HBO’s ‘Task’ is tense, exciting, dark—and the most Catholic TV show of the season by John Dougherty: “But Catholic characters aren’t solely what makes ‘Task’ a Catholic show. More significantly, it is in how Ingelsby (the series’ sole credited writer, though he shares story credits with David Obzud) draws his characters—on both sides of the law—with compassion, depth and a basic capacity for goodness, even in desperate situations. The entire series has a sacramental worldview, which might sound contradictory when it is so focused on the profane. But the characters are all grasping for something higher, striving for an ideal that they may not be able to articulate but clearly believe in nonetheless.”

The Most Nihilistic Conflict on Earth by Anne Applebaum: “Violence inspired and fueled by multiple outsiders has already destroyed Syria, Libya, and Yemen, and is spreading in Chad, Ethiopia, South Sudan, and beyond. Greed, nihilism, and transactionalism are reshaping the politics of the rich world too. As old rules and norms fall away, they are not replaced by a new structure. They are replaced by nothing.”
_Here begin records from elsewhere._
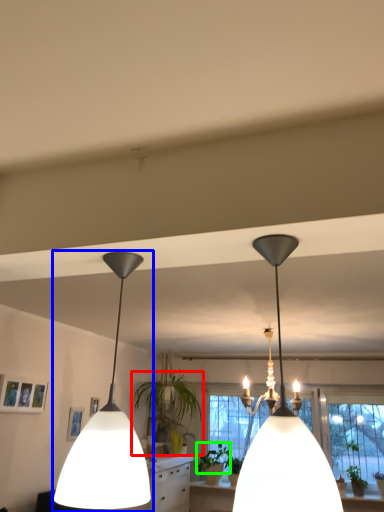 Question: Which is nearer to the houseplant (highlighted by a red box)? lamp (highlighted by a blue box) or plant (highlighted by a green box).

Choices:
 (A) lamp
 (B) plant

Answer: (B) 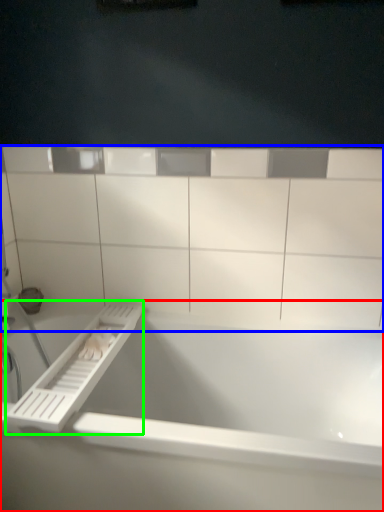 Question: Estimate the real-world distances between objects in this image. Which object is closer to bathtub (highlighted by a red box), ledge (highlighted by a blue box) or towel bar (highlighted by a green box)?

Choices:
 (A) ledge
 (B) towel bar

Answer: (B) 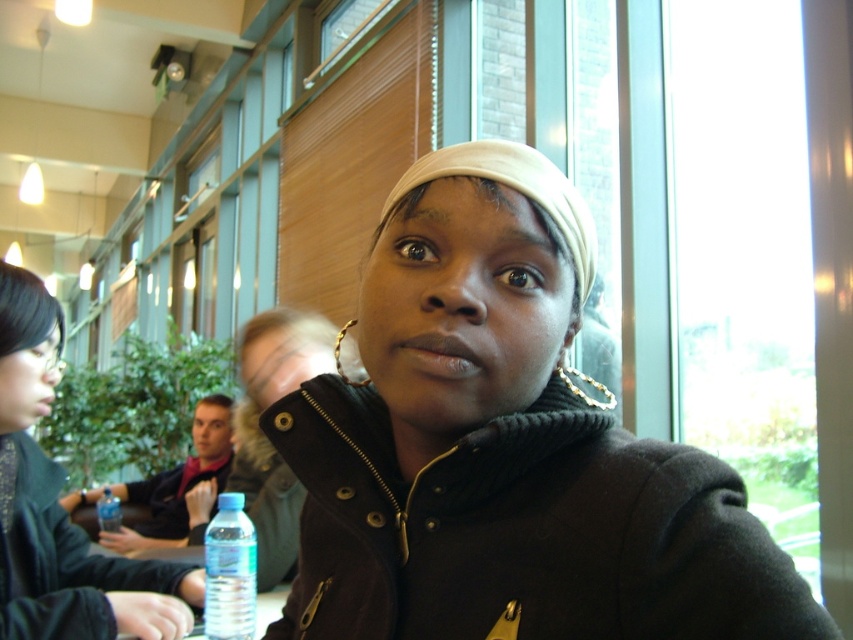 You are a person sitting at a table in a cafe. You want to reach for the transparent plastic bottle at lower center without moving your chair. Can you do it comfortably?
Democracy’s crisis of faith by Fareed Zakaria: “Today, America’s central institutions — courts, media, universities, even elections — are widely viewed as biased. Trust in government has fallen to around 20 percent; congressional approval often hovers in the teens. The media is trusted by fewer than a third of Americans, down from nearly three-quarters in the 1970s. The issue is not competence but cohesion and trust.”
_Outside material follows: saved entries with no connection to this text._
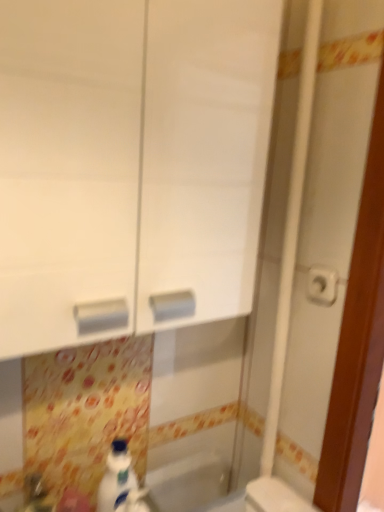 What do you see at coordinates (130, 165) in the screenshot?
I see `white glossy cabinet at center` at bounding box center [130, 165].

Image resolution: width=384 pixels, height=512 pixels. What are the coordinates of `white plastic toilet at lower right` in the screenshot? It's located at (274, 497).

Measure the distance between white glossy bath at lower center and camera.

white glossy bath at lower center is 3.30 feet away from camera.

Describe the element at coordinates (34, 496) in the screenshot. I see `white glossy sink at lower left` at that location.

What do you see at coordinates (322, 285) in the screenshot? I see `white plastic toilet paper at right` at bounding box center [322, 285].

What do you see at coordinates (116, 477) in the screenshot? I see `white glossy bottle at lower center` at bounding box center [116, 477].

This screenshot has width=384, height=512. In order to click on white glossy cabinet at center in this screenshot , I will do `click(130, 165)`.

Does white plastic toilet at lower right touch white glossy bottle at lower center?

No, white plastic toilet at lower right is not beside white glossy bottle at lower center.

Between white plastic toilet at lower right and white glossy bottle at lower center, which one has larger size?

white plastic toilet at lower right.

From their relative heights in the image, would you say white plastic toilet at lower right is taller or shorter than white glossy bottle at lower center?

Considering their sizes, white plastic toilet at lower right has less height than white glossy bottle at lower center.

Looking at this image, would you say white glossy cabinet at center is to the left or to the right of white plastic toilet at lower right in the picture?

Based on their positions, white glossy cabinet at center is located to the left of white plastic toilet at lower right.

From a real-world perspective, is white glossy cabinet at center located beneath white plastic toilet at lower right?

No, from a real-world perspective, white glossy cabinet at center is not under white plastic toilet at lower right.

Consider the image. Between white glossy cabinet at center and white plastic toilet at lower right, which one has larger width?

With larger width is white glossy cabinet at center.

From a real-world perspective, is white glossy sink at lower left positioned above or below white plastic toilet paper at right?

In terms of real-world spatial position, white glossy sink at lower left is below white plastic toilet paper at right.

Which of these two, white glossy sink at lower left or white plastic toilet paper at right, is bigger?

white glossy sink at lower left.

Between point (29, 484) and point (333, 295), which one is positioned in front?

The point (333, 295) is closer.

Does white glossy sink at lower left have a greater height compared to white plastic toilet paper at right?

Yes.

Which is more to the left, white plastic toilet at lower right or white glossy cabinet at center?

white glossy cabinet at center.

How many degrees apart are the facing directions of white plastic toilet at lower right and white glossy cabinet at center?

The angle between the facing direction of white plastic toilet at lower right and the facing direction of white glossy cabinet at center is 87.8 degrees.

Locate an element on the screen. The image size is (384, 512). toilet to the right of white glossy cabinet at center is located at coordinates (274, 497).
How billionaires took over American politics by Beth Reinhard, Naftali Bendavid, Clara Ence Morse, and  Aaron Schaffer: “Economists say wealth is now more concentrated at the very top than at any time since the Gilded Age. The tech and market revolutions of recent decades have created riches on an unprecedented scale….As a result, U.S. politicians are more dependent on the largesse of the billionaire class than ever before, giving one-four-hundredth of 1 percent of Americans extraordinary influence over which politicians and policies succeed. Political scientists and campaign finance watchdogs also say big money is driving up campaign costs and eroding public confidence in American democracy.”
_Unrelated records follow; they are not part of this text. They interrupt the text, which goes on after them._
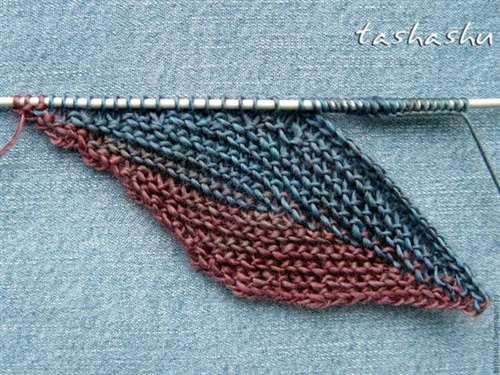 At what (x,y) coordinates should I click in order to perform the action: click on yarn looped on knitting needle. Please return your answer as a coordinate pair (x, y). Looking at the image, I should click on click(33, 103), click(65, 101), click(157, 101), click(246, 101), click(388, 106), click(438, 105). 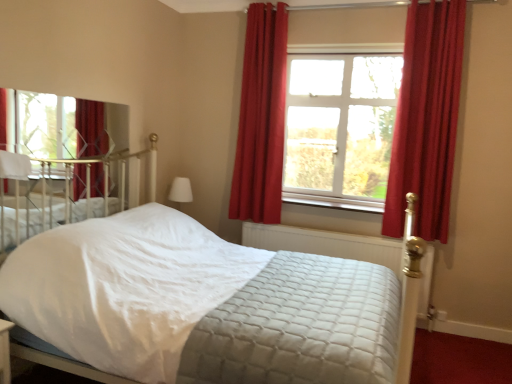 Question: From a real-world perspective, is quilted fabric mattress at center positioned under white quilted fabric bed at center based on gravity?

Choices:
 (A) no
 (B) yes

Answer: (B)

Question: Can white quilted fabric bed at center be found inside quilted fabric mattress at center?

Choices:
 (A) yes
 (B) no

Answer: (B)

Question: Could you tell me if quilted fabric mattress at center is facing white quilted fabric bed at center?

Choices:
 (A) no
 (B) yes

Answer: (B)

Question: Would you say quilted fabric mattress at center is a long distance from white quilted fabric bed at center?

Choices:
 (A) yes
 (B) no

Answer: (B)

Question: Can you confirm if quilted fabric mattress at center is positioned to the right of white quilted fabric bed at center?

Choices:
 (A) yes
 (B) no

Answer: (A)

Question: Looking at their shapes, would you say clear glass window at center, arranged as the first window when viewed from the back, is wider or thinner than white quilted fabric bed at center?

Choices:
 (A) thin
 (B) wide

Answer: (A)

Question: Relative to white quilted fabric bed at center, is clear glass window at center, the 1th window from the right, in front or behind?

Choices:
 (A) front
 (B) behind

Answer: (B)

Question: Is clear glass window at center, acting as the second window starting from the front, to the left or to the right of white quilted fabric bed at center in the image?

Choices:
 (A) left
 (B) right

Answer: (B)

Question: From the image's perspective, is clear glass window at center, acting as the second window starting from the front, located above or below white quilted fabric bed at center?

Choices:
 (A) above
 (B) below

Answer: (A)

Question: Considering the positions of quilted fabric mattress at center and clear glass window at center, which is the 2th window from left to right, in the image, is quilted fabric mattress at center taller or shorter than clear glass window at center, which is the 2th window from left to right,?

Choices:
 (A) tall
 (B) short

Answer: (B)

Question: Is point (358, 241) closer or farther from the camera than point (375, 94)?

Choices:
 (A) closer
 (B) farther

Answer: (A)

Question: From a real-world perspective, relative to clear glass window at center, acting as the second window starting from the front, is quilted fabric mattress at center vertically above or below?

Choices:
 (A) above
 (B) below

Answer: (B)

Question: Considering the relative positions of quilted fabric mattress at center and clear glass window at center, arranged as the first window when viewed from the back, in the image provided, is quilted fabric mattress at center to the left or to the right of clear glass window at center, arranged as the first window when viewed from the back,?

Choices:
 (A) right
 (B) left

Answer: (B)

Question: From the image's perspective, is clear glass mirror at upper left, which is counted as the 2th window, starting from the right, positioned above or below velvet red curtain at upper right, arranged as the 1th curtain when viewed from the left?

Choices:
 (A) below
 (B) above

Answer: (A)

Question: Is point (18, 124) closer or farther from the camera than point (241, 165)?

Choices:
 (A) closer
 (B) farther

Answer: (A)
Why Is Christianity So Hard to Find in the Trump Administration? by Ross Douthat: “The administration has offered a lot of general rhetoric about the value of Christianity to American civilization, along with presidential complaints about Christian persecution overseas and pious social media posts on Catholic holidays. But in the absence of religious-informed policymaking, this sometimes feels more like a performance of a Christian politics than a full reality.”

Don’t Ignore the Darkness of Advent by Adam Russell Taylor: “Amid this darkness, Advent isn’t passive waiting—merely counting down the days to Jesus’ birth. Instead, Advent is about active expectation: staring at all that’s broken around us and reflecting on how we are called to join God in interrupting the darkness.”

Why Couples Therapists Are Sick of ‘Therapy-Speak’ by Olga Khazan: “But many of the therapists told me that too many people get sucked into social-media videos and posts about pop-psych concepts that they then misapply to their own relationships….Another problem is that therapy-speak can exaggerate the severity of what might be typical conflict.”